Directions for this task: Copy out each line below verbatim, skipping any picture.

Extracted data:
· · · · ·

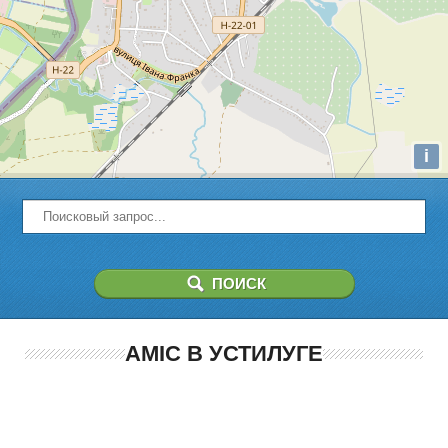
i
AMIC В УСТИЛУГЕ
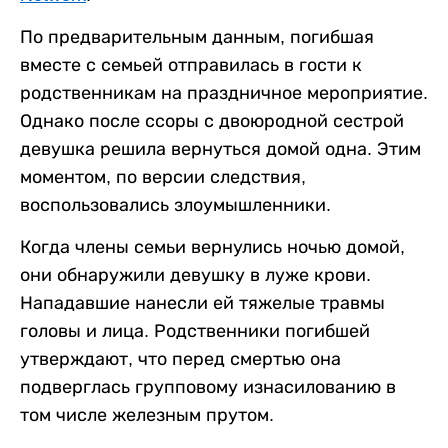
По предварительным данным, погибшая
вместе с семьей отправилась в гости к
родственникам на праздничное мероприятие.
Однако после ссоры с двоюродной сестрой
девушка решила вернуться домой одна. Этим
моментом, по версии следствия,
воспользовались злоумышленники.
Когда члены семьи вернулись ночью домой,
они обнаружили девушку в луже крови.
Нападавшие нанесли ей тяжелые травмы
головы и лица. Родственники погибшей
утверждают, что перед смертью она
подверглась групповому изнасилованию в
том числе железным прутом.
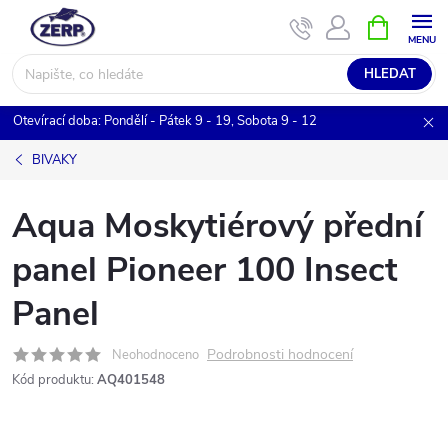
Přejít
NÁKUPNÍ
KOŠÍK
na
obsah
HLEDAT
Otevírací doba: Pondělí - Pátek 9 - 19, Sobota 9 - 12
BIVAKY
Aqua Moskytiérový přední
panel Pioneer 100 Insect
Panel
Podrobnosti hodnocení
Neohodnoceno
Kód produktu:
AQ401548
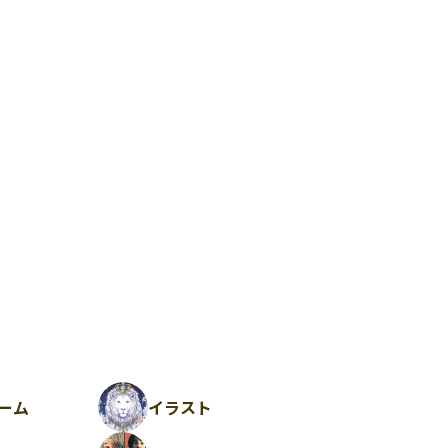
ーム
イラスト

· · · · ·

Result of this task:
i
AMIC В УСТИЛУГЕ
По предварительным данным, погибшая
вместе с семьей отправилась в гости к
родственникам на праздничное мероприятие.
Однако после ссоры с двоюродной сестрой
девушка решила вернуться домой одна. Этим
моментом, по версии следствия,
воспользовались злоумышленники.
Когда члены семьи вернулись ночью домой,
они обнаружили девушку в луже крови.
Нападавшие нанесли ей тяжелые травмы
головы и лица. Родственники погибшей
утверждают, что перед смертью она
подверглась групповому изнасилованию в
том числе железным прутом.
Přejít
NÁKUPNÍ
KOŠÍK
na
obsah
HLEDAT
Otevírací doba: Pondělí - Pátek 9 - 19, Sobota 9 - 12
BIVAKY
Aqua Moskytiérový přední
panel Pioneer 100 Insect
Panel
Podrobnosti hodnocení
Neohodnoceno
Kód produktu:
AQ401548
ーム
イラスト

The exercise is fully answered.